Cardiff car ban: the local council is asking public’s view on new traffic planning

Residents think car restriction on Castle street is effective in alleviating air pollution.

Castle street only allows bus, taxi, and bikes to pass since last autumn.

Cardiff Council is concerning whether private cars should be allowed on main roads of Cardiff city centre, to reduce air pollution and improve cyclists’ safety.

The local council is consulting public opinion on if they want private car to pass Castle-street, a main street of the city, behind Castle and Bute Park.

“I no longer want to be afraid every time I cross one side of the street to Castle and park,” said Tomas Carlson, who both often walks or rides a bike to pass this street. “I have not seen there is any reason this street needs to allow private cars to pass. It is dangerous for pedestrians.”

Castle Street was closed in the summer of last year to be a public dining area to provide people with more social distance space away from Covid-19. It reopened in autumn last year, which just allowed buses, taxis, and bikes to pass.

To encourage more people to commute by bike and public transport, the Council built a bike lane, and many bike traffic lights for cyclists on this street.

Many residents here believe this proposal is a significant development of city.

“I love the cycling lane on the street.” Said Tomas, “I felt significantly safer, the cycling lane is a wonderful development of the city.”

But Ben, a cycling fan said: “Bad idea to close a main thoroughfare permanently.”

Although this restriction released the level of air pollution in this area, “It is pie in the sky to think ‘Overall effect could see more residents persuaded to leave their cars at home as’. They will not rush to buy a bike. They will go the long route around polluting more,” said Ben.

According to the data from the Council, the Nitrogen dioxide level on Castle street was 51ug/m³ before the Covid-19. After the private car restricted during the lockdown, the number decreased sharply to 40ug/m³.

The one way to reduce the pollution is tighter for cars in the city for the Jon Gower, who both commute by car and bike.

Riverside Cardiff Living Street Group, which is a volunteer group to help Cardiff traffic improvement said on the Twitter: “For Castle Street, which include options for either higher or lower air pollution levels. Of course, we support the option for lower air pollution levels.”

Jon Gower, who both commute by car and bike, said: “The city is trying to reduce pollution.
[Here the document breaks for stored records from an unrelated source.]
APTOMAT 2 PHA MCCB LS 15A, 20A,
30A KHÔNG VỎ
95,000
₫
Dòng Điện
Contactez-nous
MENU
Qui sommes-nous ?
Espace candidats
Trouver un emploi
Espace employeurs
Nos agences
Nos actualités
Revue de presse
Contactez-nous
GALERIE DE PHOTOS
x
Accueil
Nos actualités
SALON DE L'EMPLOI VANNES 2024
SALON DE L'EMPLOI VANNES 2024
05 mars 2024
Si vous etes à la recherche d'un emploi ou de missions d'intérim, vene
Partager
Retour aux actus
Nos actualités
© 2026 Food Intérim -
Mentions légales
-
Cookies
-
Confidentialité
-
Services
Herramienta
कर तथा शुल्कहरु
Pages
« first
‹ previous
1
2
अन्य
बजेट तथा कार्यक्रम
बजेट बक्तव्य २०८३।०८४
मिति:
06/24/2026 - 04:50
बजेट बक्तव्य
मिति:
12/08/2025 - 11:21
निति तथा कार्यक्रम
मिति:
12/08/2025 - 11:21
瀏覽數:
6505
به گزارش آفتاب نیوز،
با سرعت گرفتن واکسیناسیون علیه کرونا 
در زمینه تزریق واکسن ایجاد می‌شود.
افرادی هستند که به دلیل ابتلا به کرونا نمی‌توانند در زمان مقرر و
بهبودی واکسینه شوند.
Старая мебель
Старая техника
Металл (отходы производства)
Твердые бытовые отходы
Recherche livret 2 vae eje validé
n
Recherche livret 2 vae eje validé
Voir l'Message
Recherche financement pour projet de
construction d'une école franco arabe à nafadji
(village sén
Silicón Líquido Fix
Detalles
So the one way to reduce pollution is tighter for the car.”

Luke Lewis, who always commutes on foot also said: “I prefer to keep the air as clean and clear as we can in the city centre. Fewer private cars on that road, more parks, and buses in the city are better for the environment.”

Although the new cycling lane provides safety for cyclists to encourage more people to cycle, not everyone is happy about it. Some drivers complained this took away a vital car lane and made more traffic jams on the other main roads in the area. And some cyclists also are not confident about the effect of this proposal.